Johnathan Detrick’s review published on Letterboxd:
Sometimes movies become huge hits because they show us something new or are unexpected. Know one that I knew was too excited about this film before it came out; making a movie based on a theme park ride seemed a stupid idea and we expected little. Most of us were blown away by the fun, exciting adventure we got, and even if the bloom came off the rose a bit in the sequels, we all still enjoyed this one. Sometimes, however, when it's the unexpected that grabs you in the beginning, the movie doesn't hold up. This one, I think, does hold up.
While Johnny Depp had been a star before this movie, I believe this was the movie that launched him into super-stardom. His take on the role of Captain Jack Sparrow was so unusual, and I give credit to audiences for embracing it. Unfortunately, Depp now sometimes seems to be doing weird for weird's sake in many of his films, but for this movie it worked wonderfully.
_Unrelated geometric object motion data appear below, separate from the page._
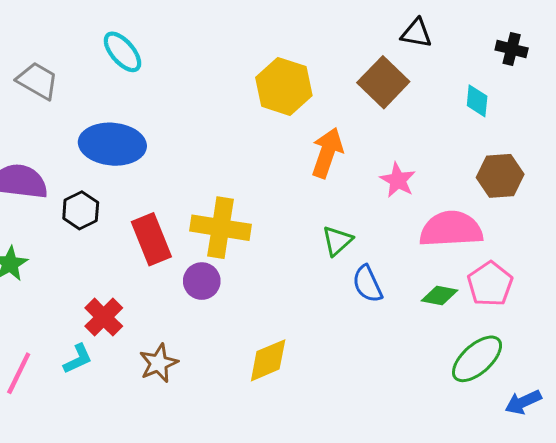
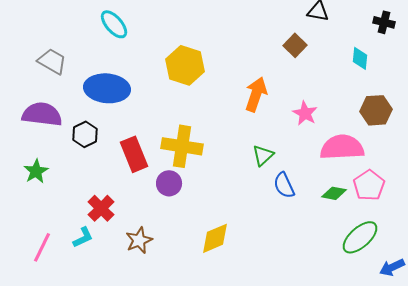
gray trapezoid: (37, 81) -> (52, 61), moved
brown square: (383, 82) -> (295, 45), size x0.7
yellow hexagon: (284, 86) -> (185, 65), moved

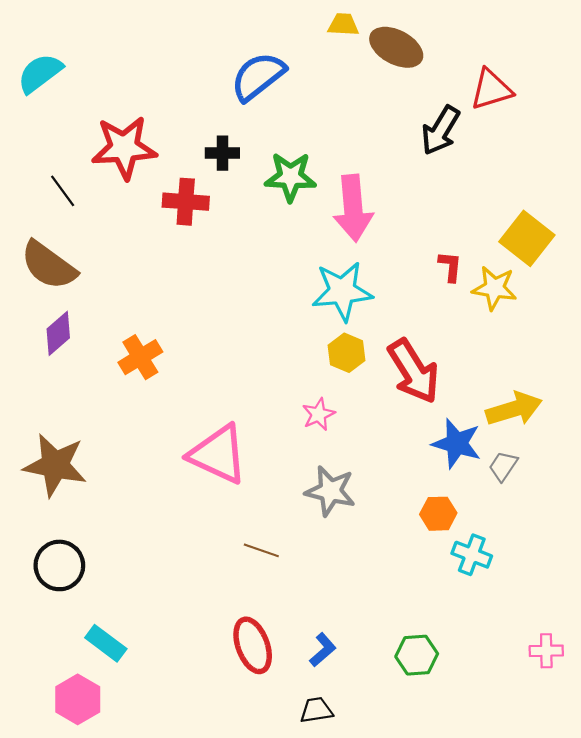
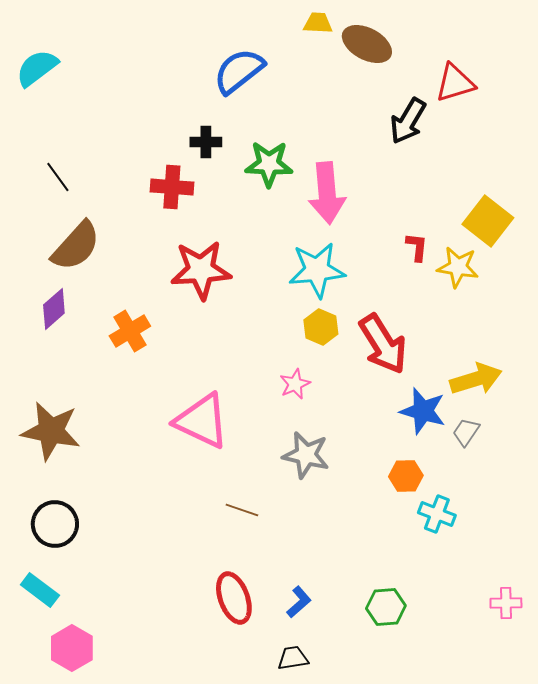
red star: (124, 148) -> (201, 270), moved
brown semicircle: (49, 265) -> (76, 246), moved, turned -84
cyan rectangle: (106, 643) -> (40, 590), moved

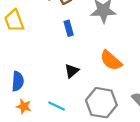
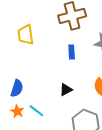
cyan line: (57, 106) -> (36, 111), moved

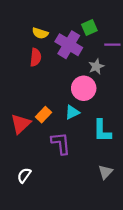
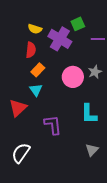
gray star: (96, 66) -> (95, 72), moved
cyan triangle: (72, 112) -> (36, 90), moved, turned -40
orange rectangle: (44, 115) -> (38, 70), moved
white semicircle: (24, 175) -> (21, 153), size x1.5

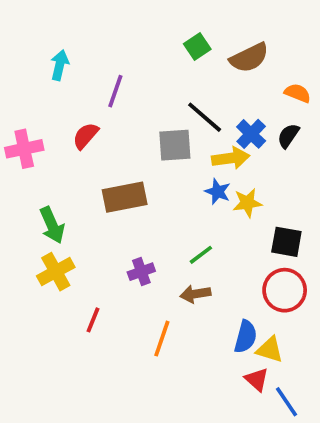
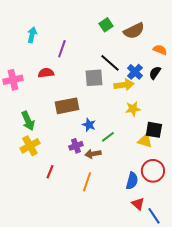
red semicircle: (86, 136) -> (46, 73), turned 42
blue star: (218, 192) -> (89, 125), moved
red circle: (285, 290) -> (153, 171), moved
brown arrow: (195, 294) -> (93, 154), moved
yellow triangle: (270, 350) -> (145, 141), moved

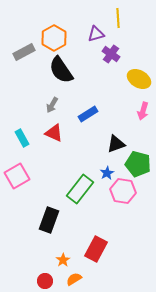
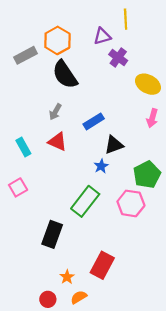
black triangle: (116, 144) -> (114, 145), moved
green pentagon: (138, 164) -> (147, 175), turned 30
blue star: (107, 173) -> (101, 166), moved
pink square: (17, 176) -> (18, 187), size x0.7

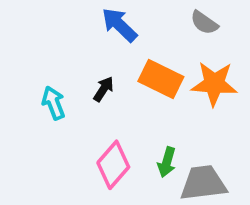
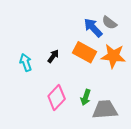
blue arrow: (119, 25) -> (93, 28), moved

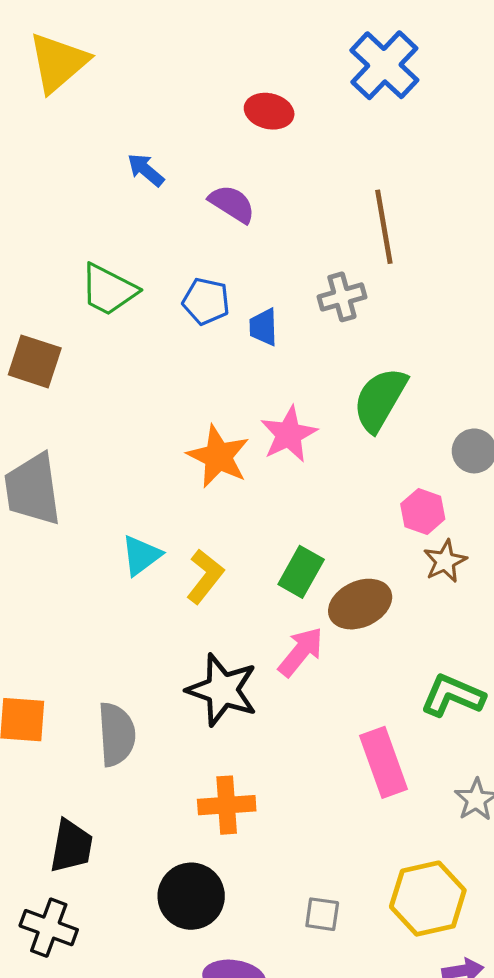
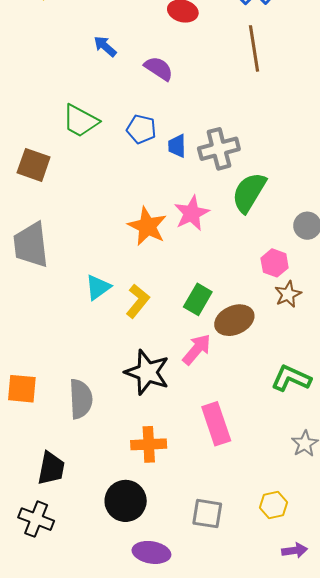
brown line: (384, 227) -> (254, 48), moved
gray cross: (342, 297) -> (219, 149), moved, size x1.4
pink rectangle: (384, 762) -> (216, 424), moved
yellow hexagon: (428, 899) -> (273, 505), size x0.6
gray square: (322, 914) -> (207, 514), size x1.4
Unfortunately, Depp gets so much credit for the success of this movie that I feel Geoffrey Rush's contribution is overlooked. He's an amazing villain, and entries in the series never feel complete unless he's in the movie. While menacing and truly without redeeming qualities, he's also funny, which must be a hard line on which to balance.
The rest of the cast performs admirably, and I think the plot for this movie holds together very well. There's a lot going on, with double and triple crosses everywhere, so it can get a little confusing, but rewatching it helps to sort things out, and we're still miles away from the convoluted mess coming down the road in the sequels. There's actual real menace in this movie at times; the pirates had not yet become strictly comic relief or slightly smoothed out versions of themselves. There were reasons to be scared of them, which we don't see in all the sequels.
Finally, I have to give props to the score. Klaus Badelt is not a composer with which I am familiar, but I truly enjoyed his work in this movie. There are scenes that his score truly keeps moving, heightening the tension or the sense of excitement.